Symphony in Los Angeles highlights Jewish music

By Eileen Wingard

Eileen Wingard
Eileen Wingard

LOS ANGELES — Dr. Noreen Green, the founder and conductor of the Los Angeles Jewish Symphony, was a student of Murry Sidlin at the Aspen Festival during the summer of 1993. The brilliant conductor and pedagogue encouraged and inspired Green to follow her dream to create an orchestra specializing in music with Jewish themes. In 1994, Green founded the Los Angeles Jewish Symphony (LAJS). It performs several times each season.

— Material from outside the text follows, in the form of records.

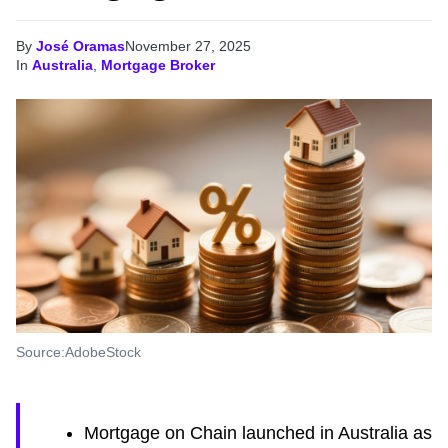
By
José Oramas
November 27, 2025
In
Australia
,
Mortgage Broker
Source:AdobeStock
Mortgage on Chain launched in Australia as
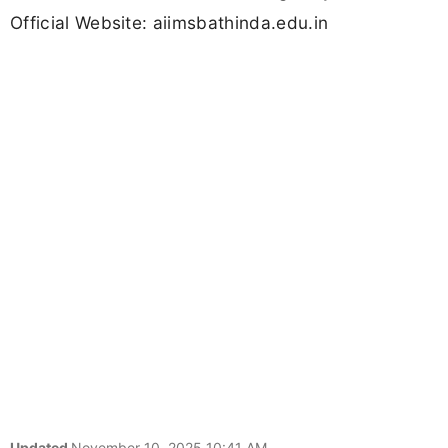
Official Website: aiimsbathinda.edu.in
Updated
November 10, 2025 10:41 AM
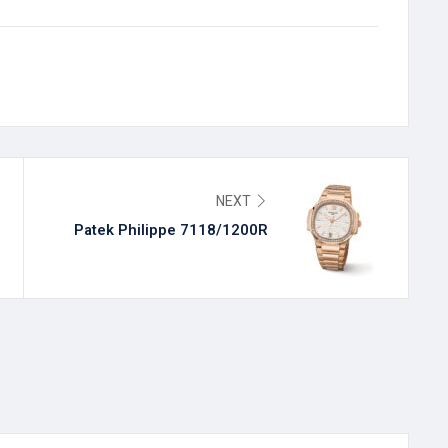
NEXT
Patek Philippe 7118/1200R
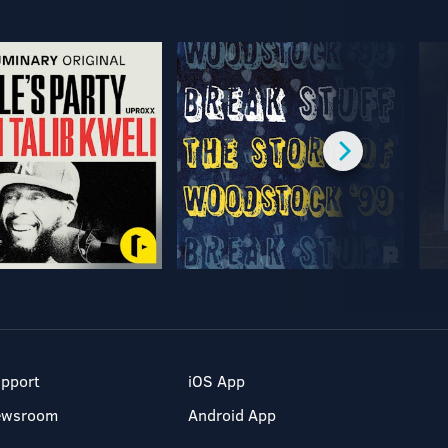
pport
iOS App
ewsroom
Android App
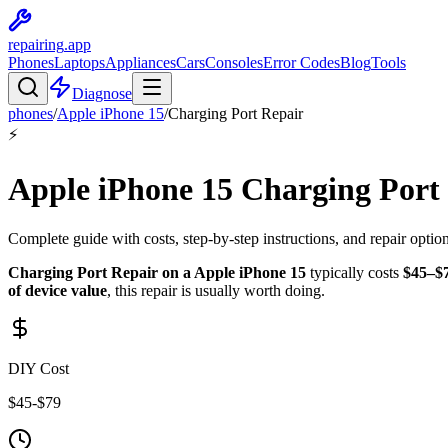
repairing
.app
Phones
Laptops
Appliances
Cars
Consoles
Error Codes
Blog
Tools
Diagnose
phones
/
Apple
iPhone 15
/
Charging Port Repair
⚡
Apple
iPhone 15
Charging Port
Complete guide with costs, step-by-step instructions, and repair optio
Charging Port Repair
on a
Apple
iPhone 15
typically costs
$
45
–$
of device value
, this repair is
usually worth doing
.
DIY Cost
$
45
-$
79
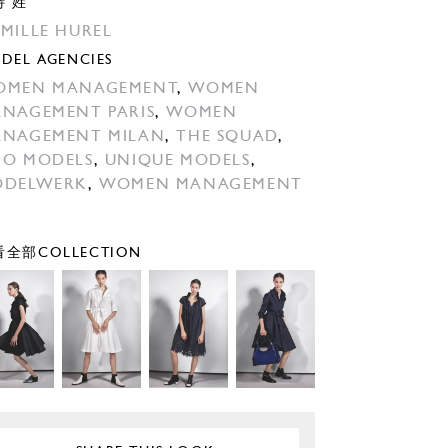
特 姓
MILLE HUREL
DEL AGENCIES
OMEN MANAGEMENT
,
WOMEN
NAGEMENT PARIS
,
WOMEN
NAGEMENT MILAN
,
THE SQUAD
,
O MODELS
,
UNIQUE MODELS
,
ODELWERK
,
WOMEN MANAGEMENT
全部COLLECTION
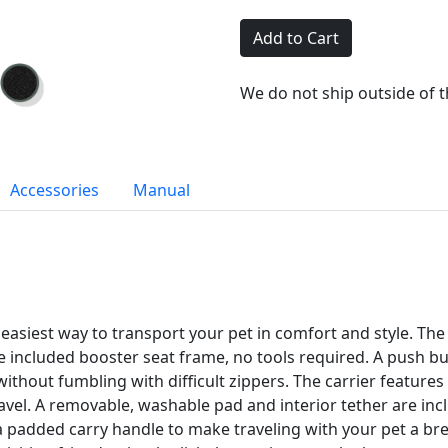
Add to Cart
We do not ship outside of 
Accessories
Manual
asiest way to transport your pet in comfort and style. The s
e included booster seat frame, no tools required. A push but
without fumbling with difficult zippers. The carrier feature
ravel. A removable, washable pad and interior tether are in
 a padded carry handle to make traveling with your pet a b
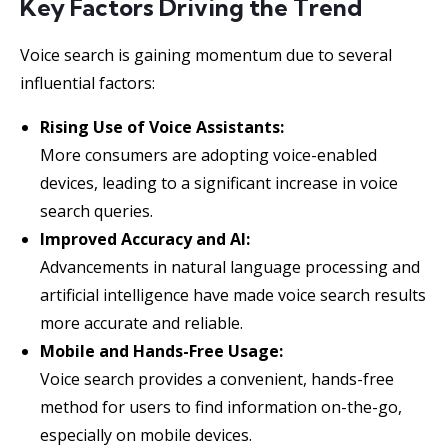
Key Factors Driving the Trend
Voice search is gaining momentum due to several
influential factors:
Rising Use of Voice Assistants:
More consumers are adopting voice-enabled
devices, leading to a significant increase in voice
search queries.
Improved Accuracy and AI:
Advancements in natural language processing and
artificial intelligence have made voice search results
more accurate and reliable.
Mobile and Hands-Free Usage:
Voice search provides a convenient, hands-free
method for users to find information on-the-go,
especially on mobile devices.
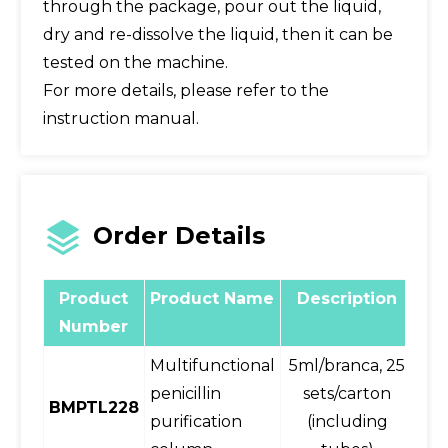
through the package, pour out the liquid,
dry and re-dissolve the liquid, then it can be
tested on the machine.
For more details, please refer to the
instruction manual.
Order Details
Product
Product Name
Description
wr
Number
Multifunctional
5ml/branca, 25
25
penicillin
sets/carton
BMPTL228
purification
(including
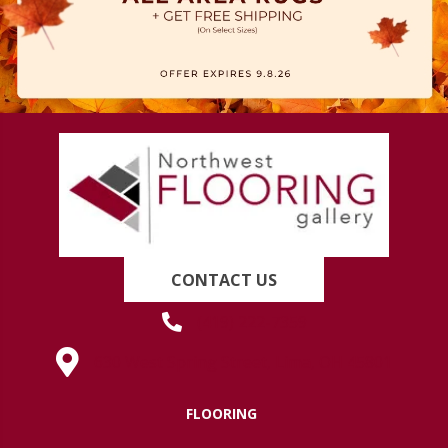
CONTACT US
(419) 222-7359
630 West Spring Street, Lima, OH 45801
FLOORING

On Sunday, August 25, 7:30 p.m., the LAJS will present a concert at the Ford Theater, 2580 Cahuenga Blvd., across from the Hollywood Bowl. Titled “Cultural Collaborations,” it will feature the US premiere of the Israeli composer, Benjamin Yusupov’s “Go Tango!” with Miriam Larici and Leonardo Barrionuevo, “So You Think You Can Dance,” tango winners performing to the music.

Other selections programmed include the Symphonic Suite, Reb Tevye, by Russian composer Eduard Fertelmeister, narrated by Theodore Bikel, and Israeli violinist, Kobi Malkin, recent winner of the America-Israel Cultural Foundation’s Aviv Competition, playing the world premiere of Sholom Secunda’s Violin Fantasy. Secunda, who wrote for the Yiddish Theatre, is best known by his hit, “Bei Mir Bist du Shein.”

The concert will continue with the Israeli Country Dances Suite by Marc Lavry. The work highlights ten different dance forms popular in Israel and will be interpreted by the Los Angeles contemporary dance ensemble, BODYTRAFFIC.  The program will conclude with “Una Hora,” a Ladino song choreographed by Barak Marshall, one of the most innovative choreographers in the dance world today.

Conductor and Music Director,  Noreen Green, was an Assistant Professor at Cal State University, Northridge before forming the LAJS. She served for two decades as Music Director at Valley Beth Shalom Synagogue in Encino and is renowned as a lecturer on Jewish music.

In addition to its yearly concerts, the LAJS provides educational outreach programming for over 1000 school children each season. The symphony believes in the life affirming value of music.